23 Décembre 2014 , Rédigé par Frédéric Delorca Publié dans #Ecrire pour qui pour quoi

goya.jpg"Ce qu'on ne peut dire il faut le taire", disait Wittgenstein. Un pays où "Le Monde" et "Libération" sont des journaux autorisés (je ne dis même pas des journaux "officiels" et subventionnés comme ils le sont en France aujourd'hui) ne mérite pas d'être appelé une démocratie. Cette presse de caniveau, hargneuse, dogmatique, menteuse, donneuse de leçons, est une insulte permanente à la moralité publique, à la décence et à l'intelligence. Un pays comme celui-là est un pays qui ne MERITE pas qu'on lui parle, qui ne mérite pas qu'on y fasse usage de sa liberté d'expression. Gardez votre Internet, vos journaux, vos blogs, votre novlang à la con.

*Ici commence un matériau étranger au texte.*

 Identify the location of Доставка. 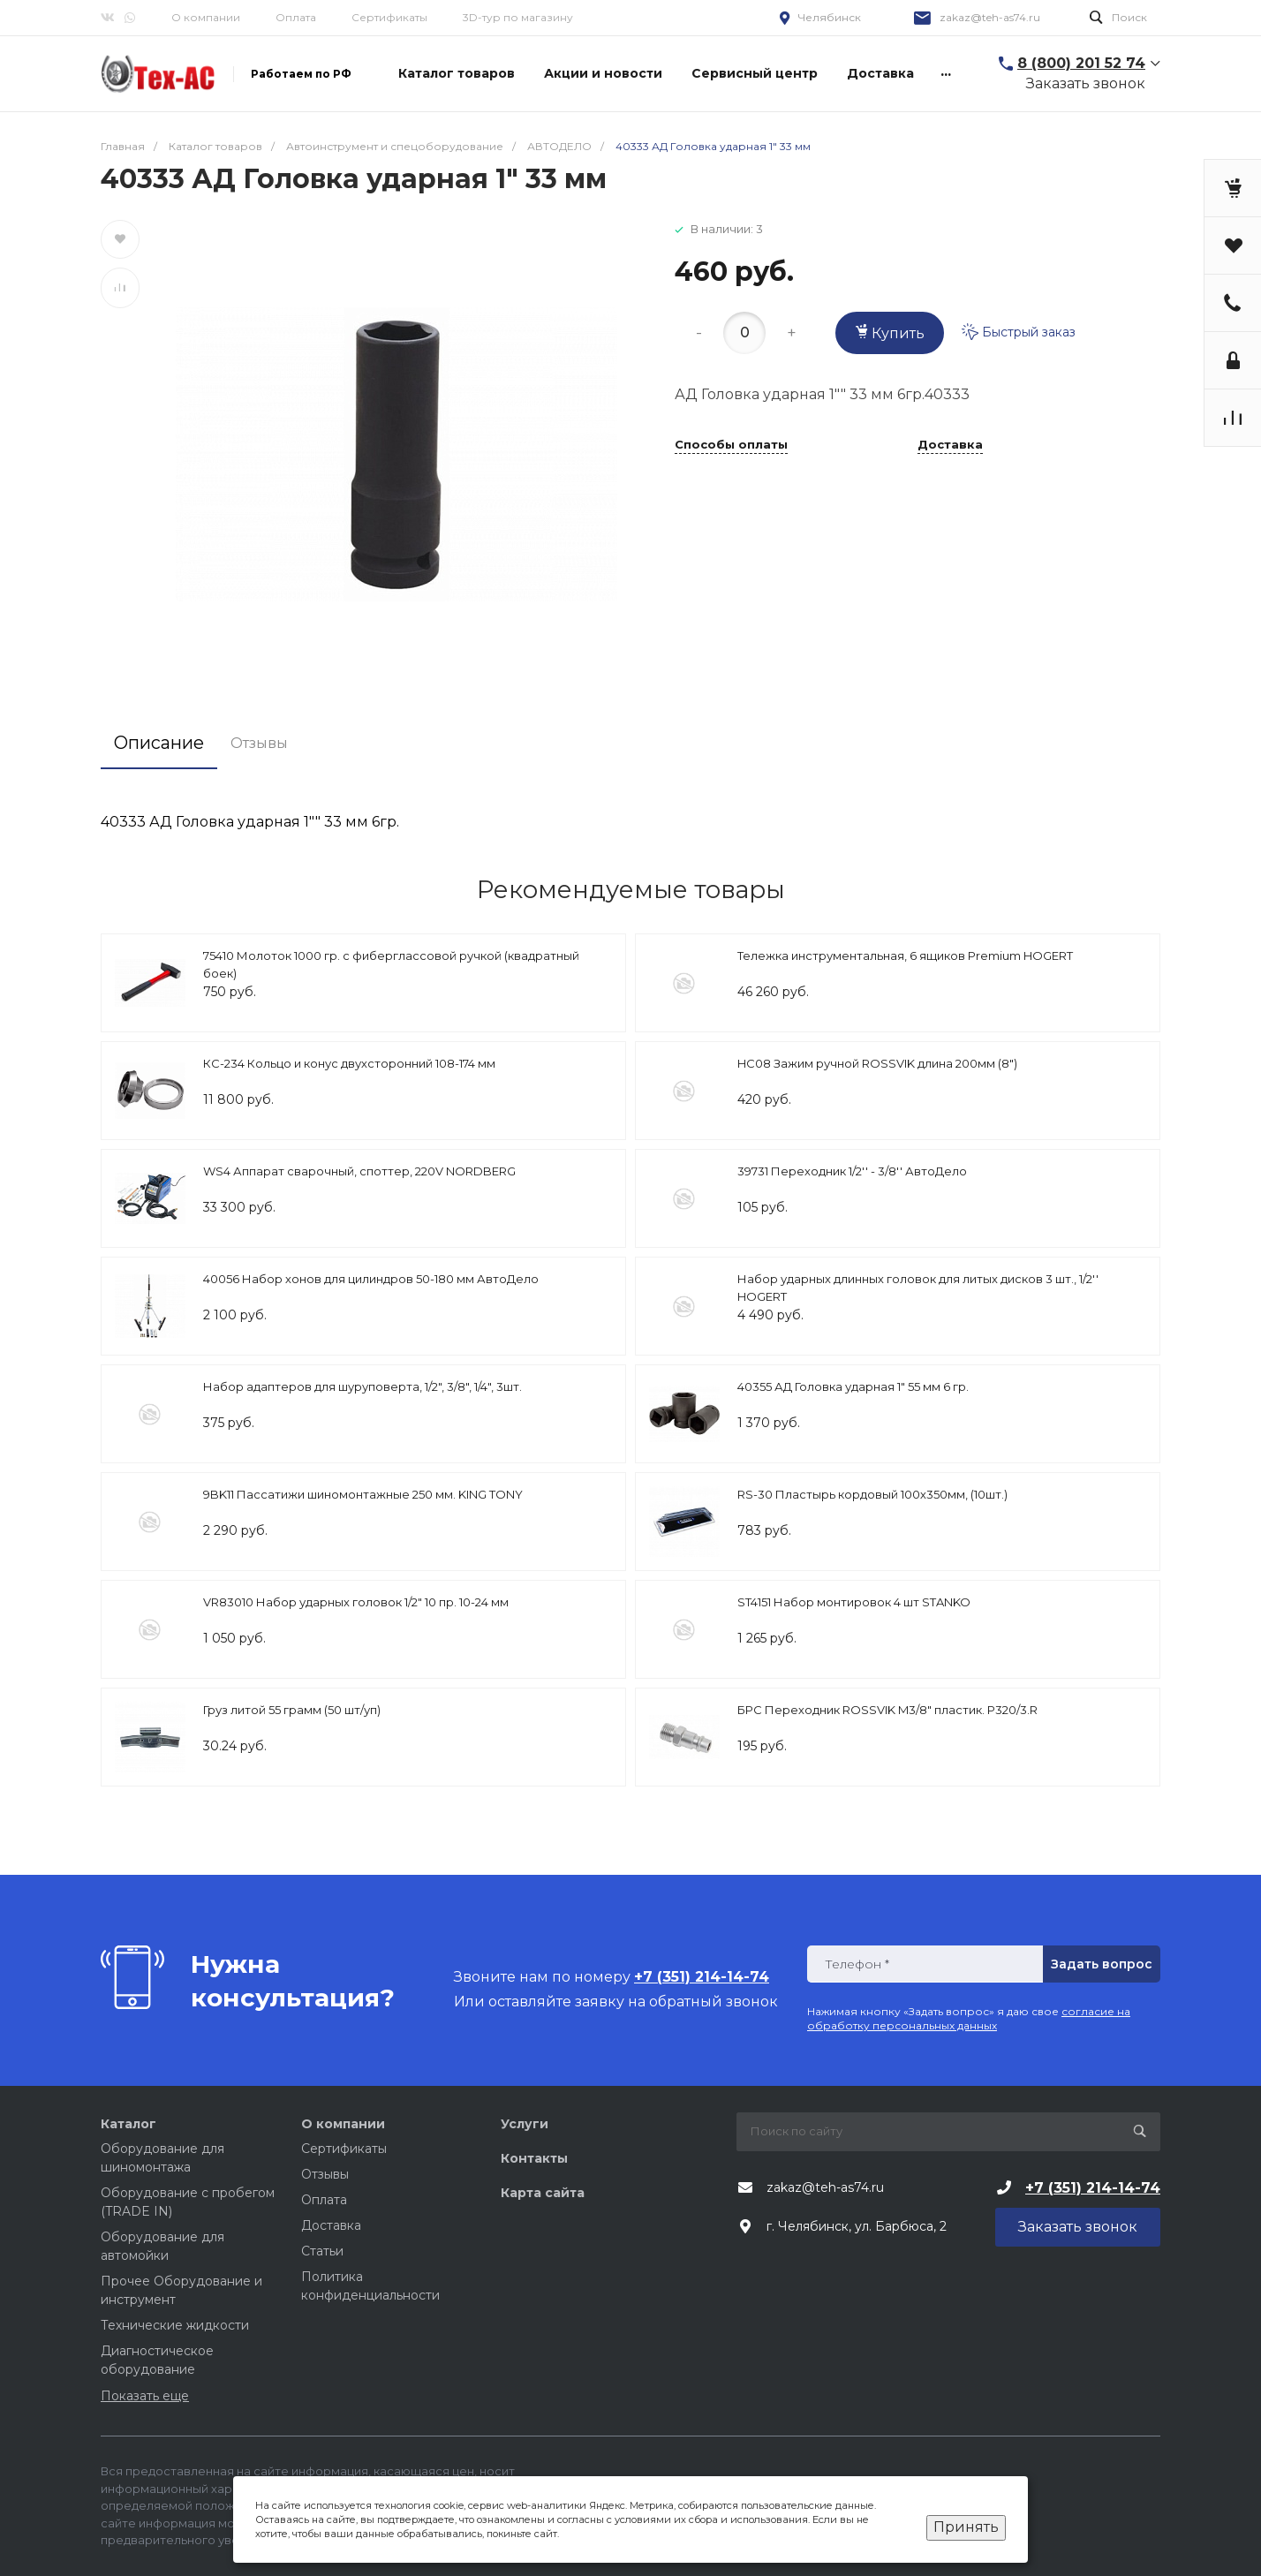 (950, 445).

A chaque coins de rue, chaque jour, je vois s'installer l'abrutissement collectif, et une morale de vieille dame sénile envahir le vocabulaire commun partout, des prétoires des tribunaux aux cabinets des "thérapeutes herboristes", coachs, artistes et conseillers en croyance, hédonisme et longévité de tout poil. Ce pays-là dans ce monde-là ne mérite plus qu'on y fasse usage d'aucune forme de langage. Le silence est la seule réponse possible à sa stupidité mortifère.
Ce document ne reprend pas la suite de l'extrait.